The Division D Program Committee invites submissions that address the study, design, development, and evaluation of a wide range of methodologies, as well as different types of data, in education research. We also invite submissions that debate the epistemological, ontological, and ethical questions underlying this wide range of methodologies. Measurement and research methodologies are at the core of research and inquiry in most social science disciplines, including education. Research aligned with Division D is of the utmost importance in helping to ensure that education research is as scientifically rigorous, theoretically sound, and socially responsive and responsible as possible.

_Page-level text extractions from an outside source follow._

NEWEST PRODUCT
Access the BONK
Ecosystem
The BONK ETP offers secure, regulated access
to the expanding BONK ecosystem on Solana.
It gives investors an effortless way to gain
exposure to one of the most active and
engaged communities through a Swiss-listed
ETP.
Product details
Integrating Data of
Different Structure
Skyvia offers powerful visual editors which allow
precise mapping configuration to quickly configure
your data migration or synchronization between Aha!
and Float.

The 2026 AERA program theme, “Unforgetting Histories and Imagining Futures: Constructing a New Vision for Education Research”, invites us “...to collectively reflect on how to leverage our disciplinary and methodological diversity in service of unforgetting histories. These histories inform our current challenges in education research and shape policies and practices that will enable thriving futures for learners across the lifespan in a range of contexts.” We seek to collaborate across AERA divisions and SIGs to generate relevant, rigorous, and future-shaping methodological scholarship that advances just and inclusive educational possibilities. In alignment with the 2026 Annual Meeting theme, we particularly invite submissions that: (1) examine how methodological traditions and innovations—quantitative, qualitative, and mixed—can reckon with historical erasures and inform future research design; (2) explore how methods can be used to repair and reimagine in light of past harm, including extractive and exclusionary research practices; (3) develop and apply methodological tools or frameworks that support inclusive, responsive, and responsible research across varied educational contexts and interrogate what counts as rigorous and relevant research; (4) consider how methodological practices grounded in ancestral knowledge, community-engaged traditions, or interdisciplinary approaches can foster new forms of inquiry; and (5) propose novel data structures, measurement strategies, or  indicators that attend to the complexities of equity, justice, and thriving across educational settings. Methodologies that combine quantitative and qualitative approaches, and those that engage participatory, creative, or alternative forms of design and dissemination, are welcomed—particularly when aligned with the work of unforgetting histories and imagining futures in education research.
Please note the following important guidelines for submission to Division D sections:
Division D encourages collaboration and innovation in presentation format and particularly encourages session formats that promote audience engagement, including interactive symposia, structured poster sessions, panel discussions, and paper discussions.
Sessions may also be co-sponsored with other AERA divisions or SIGs. Submissions should be submitted to one group only, although joint review and sponsorship may be requested by the organizers or arranged by the program chairs.
Division D prioritizes submissions focusing on methodological issues, advancements, and innovations, supported whenever possible by empirical results and conclusions. Preference will be given to submissions describing completed work that entails methodological advances and innovative applications.
Submissions must adhere to the guidelines presented in the general Call for Submissions, including word limits. A complete list of the references cited in the paper should be included. Use of tables, figures, and equations must be reasonable and well explained.
All submissions must be prepared for blind review, with names and any identification of the author(s) removed. Failure to remove this identifying information will result in disqualification of the submission.
To avoid document conversion issues, it is strongly recommended that submitters create a PDF version of their submission, view it to be sure that it has been converted correctly (particularly with respect to tables, figures, and equations), and then upload the PDF version to the online submission system.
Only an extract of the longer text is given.